-------- Recorded data --------

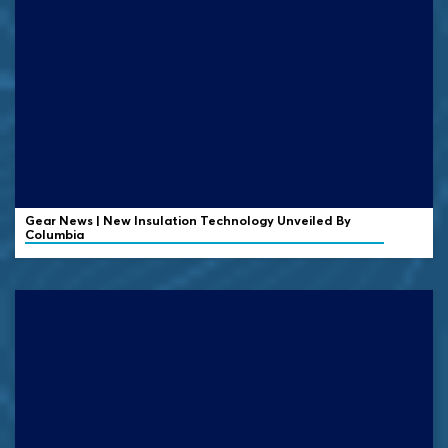
Gear News | New Insulation Technology Unveiled By
Columbia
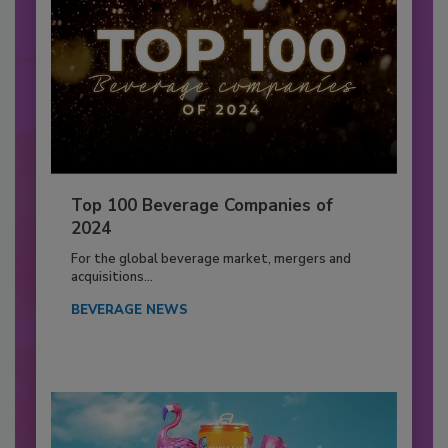
Top 100 Beverage Companies of
2024
For the global beverage market, mergers and
acquisitions...
BEVERAGE NEWS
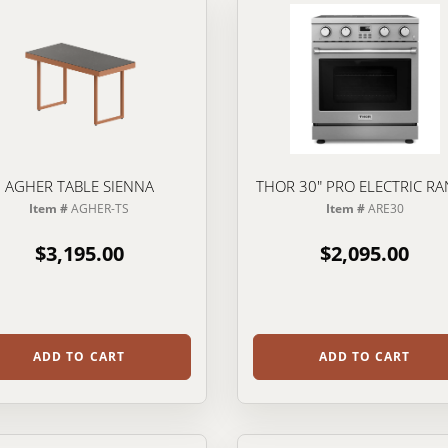
AGHER TABLE SIENNA
THOR 30" PRO ELECTRIC R
Item #
AGHER-TS
Item #
ARE30
$3,195.00
$2,095.00
ADD TO CART
ADD TO CART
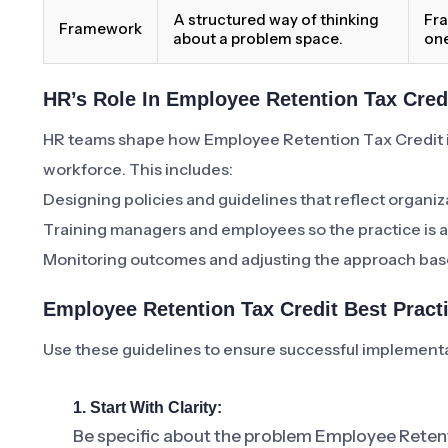
A structured way of thinking
Fra
Framework
about a problem space.
one
HR’s Role In Employee Retention Tax Cred
HR teams shape how Employee Retention Tax Credit 
workforce. This includes:
Designing policies and guidelines that reflect organiz
Training managers and employees so the practice is a
Monitoring outcomes and adjusting the approach bas
Employee Retention Tax Credit Best Prac
Use these guidelines to ensure successful implement
1. Start With Clarity:
Be specific about the problem Employee Retent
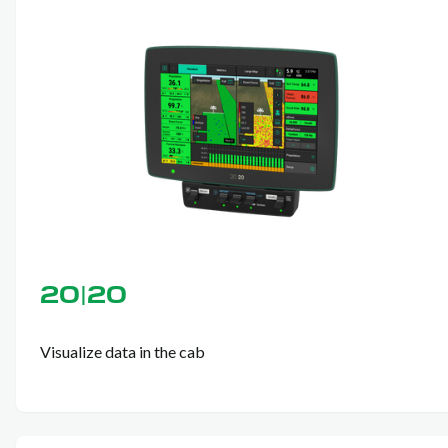
20|20
Visualize data in the cab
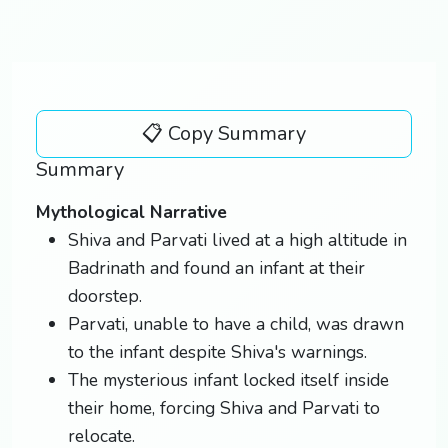
📋 Copy Summary
Summary
Mythological Narrative
Shiva and Parvati lived at a high altitude in
Badrinath and found an infant at their
doorstep.
Parvati, unable to have a child, was drawn
to the infant despite Shiva's warnings.
The mysterious infant locked itself inside
their home, forcing Shiva and Parvati to
relocate.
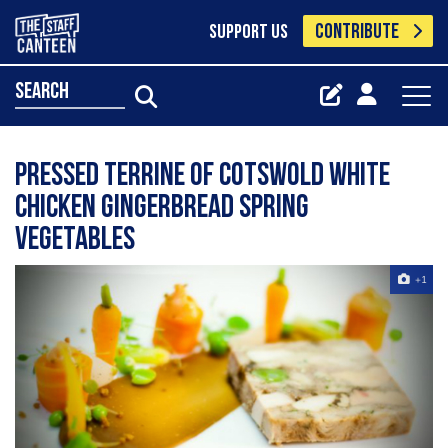
CONTRIBUTE
SUPPORT US
search
Pressed Terrine Of Cotswold White
Chicken Gingerbread Spring
Vegetables
+1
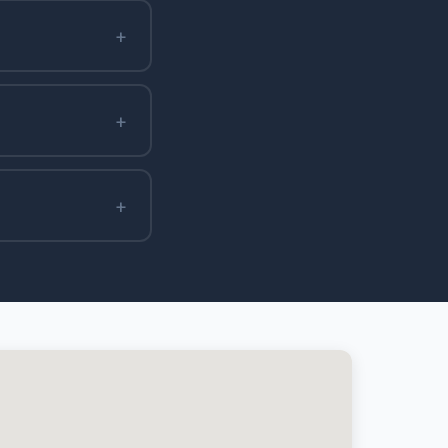
+
+
+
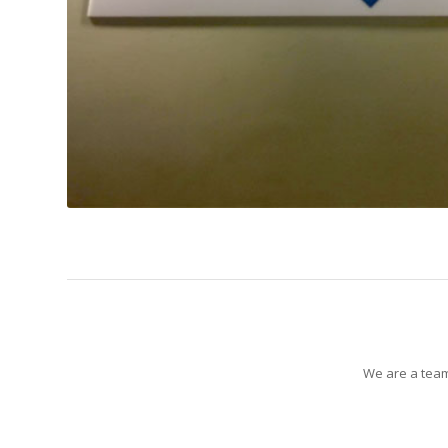
We are a team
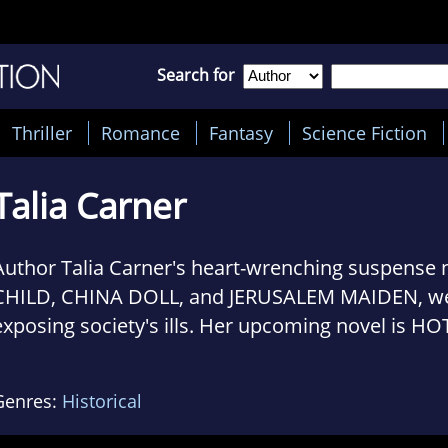
Search for
Thriller
Romance
Fantasy
Science Fiction
Talia Carner
Author Talia Carner's heart-wrenching suspense
CHILD, CHINA DOLL, and JERUSALEM MAIDEN, wer
exposing society's ills. Her upcoming novel is HO
MOSCOW, (HarperCollins, June 2015) featuring 
who investigates business crime in Moscow, but g
Genres:
Historical
1993 parliament uprising against president Yeltsi
Semitism, and must come to terms with both her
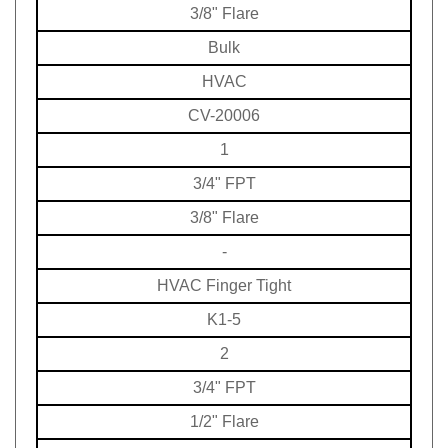
3/8" Flare
Bulk
HVAC
CV-20006
1
3/4" FPT
3/8" Flare
-
HVAC
Finger Tight
K1-5
2
3/4" FPT
1/2" Flare
-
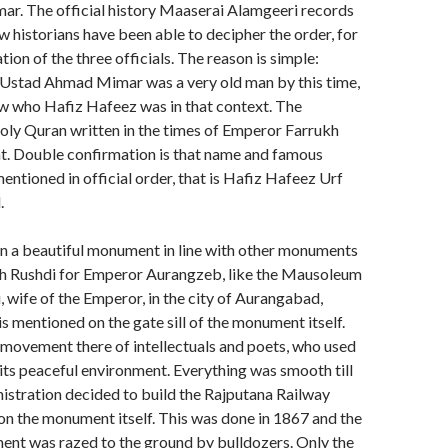
 The official history Maaserai Alamgeeri records
ew historians have been able to decipher the order, for
ation of the three officials. The reason is simple:
f Ustad Ahmad Mimar was a very old man by this time,
 who Hafiz Hafeez was in that context. The
oly Quran written in the times of Emperor Farrukh
at. Double confirmation is that name and famous
entioned in official order, that is Hafiz Hafeez Urf
.
en a beautiful monument in line with other monuments
lah Rushdi for Emperor Aurangzeb, like the Mausoleum
, wife of the Emperor, in the city of Aurangabad,
s mentioned on the gate sill of the monument itself.
movement there of intellectuals and poets, who used
r its peaceful environment. Everything was smooth till
nistration decided to build the Rajputana Railway
 on the monument itself. This was done in 1867 and the
ent was razed to the ground by bulldozers. Only the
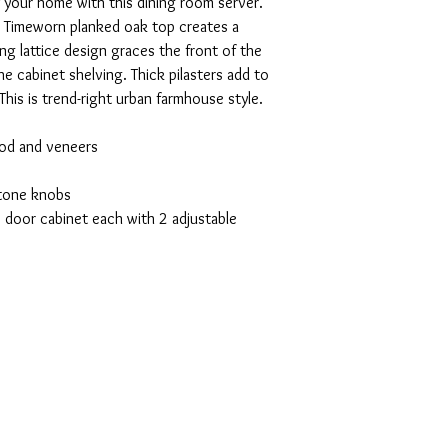
of your home with this dining room server.
ed. Timeworn planked oak top creates a
g lattice design graces the front of the
e cabinet shelving. Thick pilasters add to
This is trend-right urban farmhouse style.
od and veneers
-tone knobs
 door cabinet each with 2 adjustable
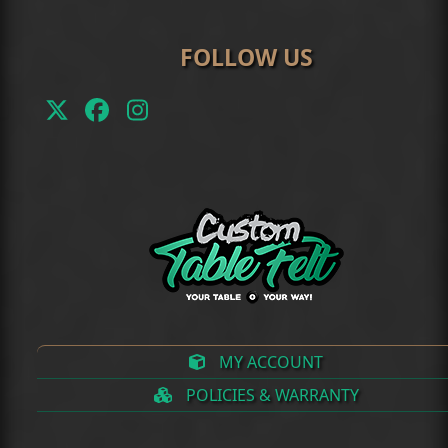
FOLLOW US
Twitter
Facebook
Instagram
(deprecated)
MY ACCOUNT
POLICIES & WARRANTY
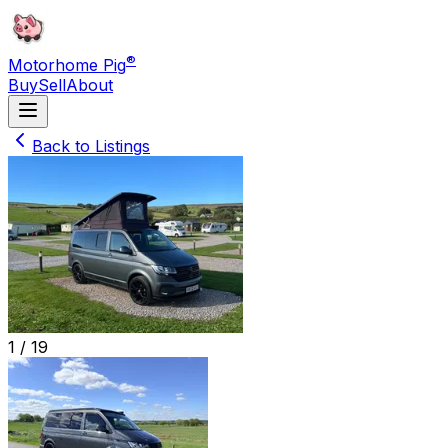
®
Motorhome Pig
Buy
Sell
About
Back to Listings
1 /
19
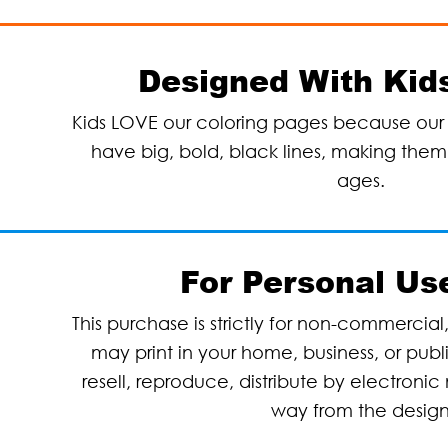
Designed With Kids
Kids LOVE our coloring pages because our 
have big, bold, black lines, making them p
ages.
For Personal Us
This purchase is strictly for non-commercial
may print in your home, business, or pub
resell, reproduce, distribute by electronic 
way from the desig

--------

Starting with the line above that holds "who Hafiz Hafeez was in that context. The", restate each line word for word up to and including the line that holds "of your home with this dining room server.". Drop the pictures.

● Answer for this exercise:
 who Hafiz Hafeez was in that context. The
oly Quran written in the times of Emperor Farrukh
at. Double confirmation is that name and famous
entioned in official order, that is Hafiz Hafeez Urf
.
en a beautiful monument in line with other monuments
lah Rushdi for Emperor Aurangzeb, like the Mausoleum
, wife of the Emperor, in the city of Aurangabad,
s mentioned on the gate sill of the monument itself.
movement there of intellectuals and poets, who used
r its peaceful environment. Everything was smooth till
nistration decided to build the Rajputana Railway
 on the monument itself. This was done in 1867 and the
ent was razed to the ground by bulldozers. Only the
of your home with this dining room server.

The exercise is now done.